USA Track and Field, the governing body of the sport in the USA, is launching a study to determine the effectiveness of pre-run stretching on injury prevention. You can participate. From the USATF web site:

USATF is conducting a study to determine the effect of pre-run stretching on running injuries. The purpose of the study is to determine specifically if pre-run stretching of the three major leg muscle groups is beneficial for overall injury prevention or reduction. The study is not examining in-run or post-run stretching.

The stretches under study involve quadriceps, hamstrings, and achilles/calf. There has been considerable discussion in recent years in the running community regarding the efficacy of stretching. There are those who swear by it and those who swear at it. Personally, I don’t like to stretch right before a run and certainly not immediately before a race. Instead, I have found light calisthenics and easy jogging to be preferable. I do a bit (maybe 20 to 30 minutes) of yoga-based stretching every morning to maintain range of motion, but that’s outside of my running. I also find some light post-run stretching to be effective. The worst advice I have ever received is to stretch an injured muscle/joint. My experience is that this only does further damage and that stretching an injured area should only begin once the area has begun to heal, and the stretching should be very modest initially.

The results of the USATF will be interesting, and no doubt start some lively debate on the running boards.

Comments

  1. #1 Norm
    October 20, 2007

    I find pre-run stretching quite helpful. I usually stretch hamstrings and piriformis muscles (my problem areas) about 20 minutes prior to a run and it seems to keep things in check – at least I’ve been injury-free for the last couple of years. Which is not to say that post-run stretching wouldn’t be even better but I’ve always been pretty lazy about stretching after a run … the only post-run stretching I seem to do is stretching out on the couch with a beer.

  2. #2 Amy P.
    October 21, 2007

    I am always amused by the shit stirred up by the “Great Stretching Debate.” I always just assumed that a runner would simply do what works best for them – if a pre-run stretch helps your performance, then bend and flex away. If not, don’t bother.

    As a former gymnast, I have a greater range of motion than the average person so I am less likely to injure myself by a light pre-run stretch. Plus, I find it helps calm my pre-race nerves (informal statistics – sample size, 1 – show that engaging in pre-race stretching results in two fewer trips to the portajohn).

  3. #3 fannie
    October 22, 2007

    Oy. After years of conflicting advice about stretching I decided a while ago to do what works for me- (save the stretching for post-workout).
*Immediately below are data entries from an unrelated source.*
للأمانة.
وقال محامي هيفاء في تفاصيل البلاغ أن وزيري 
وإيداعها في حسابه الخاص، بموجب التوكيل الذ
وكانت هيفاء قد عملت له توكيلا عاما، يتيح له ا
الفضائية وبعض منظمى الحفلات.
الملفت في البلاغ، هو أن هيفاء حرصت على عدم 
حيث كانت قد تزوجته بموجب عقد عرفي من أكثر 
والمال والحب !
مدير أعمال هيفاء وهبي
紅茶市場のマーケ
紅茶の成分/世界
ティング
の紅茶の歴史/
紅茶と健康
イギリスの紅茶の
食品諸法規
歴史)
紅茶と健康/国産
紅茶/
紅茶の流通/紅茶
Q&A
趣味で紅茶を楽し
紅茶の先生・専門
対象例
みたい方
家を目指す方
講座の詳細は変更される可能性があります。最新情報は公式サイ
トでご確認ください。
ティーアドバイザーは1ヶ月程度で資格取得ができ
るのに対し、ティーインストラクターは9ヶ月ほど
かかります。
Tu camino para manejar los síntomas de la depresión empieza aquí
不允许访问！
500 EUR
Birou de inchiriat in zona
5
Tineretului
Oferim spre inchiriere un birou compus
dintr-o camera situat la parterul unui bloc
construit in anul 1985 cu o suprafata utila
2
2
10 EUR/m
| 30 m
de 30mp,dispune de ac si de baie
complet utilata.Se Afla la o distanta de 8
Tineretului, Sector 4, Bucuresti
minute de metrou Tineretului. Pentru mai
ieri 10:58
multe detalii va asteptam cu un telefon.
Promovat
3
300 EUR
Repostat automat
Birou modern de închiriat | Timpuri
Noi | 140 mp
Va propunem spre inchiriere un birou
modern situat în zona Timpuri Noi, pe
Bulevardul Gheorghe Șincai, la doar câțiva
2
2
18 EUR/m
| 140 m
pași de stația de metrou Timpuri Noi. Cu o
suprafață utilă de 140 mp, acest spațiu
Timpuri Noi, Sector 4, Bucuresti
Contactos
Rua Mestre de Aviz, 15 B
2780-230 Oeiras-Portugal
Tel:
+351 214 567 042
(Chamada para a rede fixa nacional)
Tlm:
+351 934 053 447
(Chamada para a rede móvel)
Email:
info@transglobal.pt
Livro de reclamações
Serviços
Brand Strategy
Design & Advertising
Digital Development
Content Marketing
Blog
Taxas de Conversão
    But I’d still be curious to see what this study finds…

  4. #4 hopper3011
    October 22, 2007

    I always just assumed that a runner would simply do what works best for them – if a pre-run stretch helps your performance, then bend and flex away. If not, don’t bother.
    Good advice – however the USATF educates and certifies coaches, and USATF certification is required for coaching positions at most schools and colleges. Studies like these ensure that the information given to prospective and CE coaches is current best practice. Most students trying out for, or on, CC or track teams don’t get the option whether to stretch or not – they do what the coach says or they walk.
    The current advice is that pre-run stretching after a light warm up is an injury preventative. I think this is wrong, but I’ll be glad to know what comes from the study.

  5. #5 Lofcaudio
    October 23, 2007

    I have been a participant in this study for over a month now. I was randomly assigned to the non-stretch group, which was fine with me as I have never believed in pre-run stretching. I too look forward to seeing the results of this study.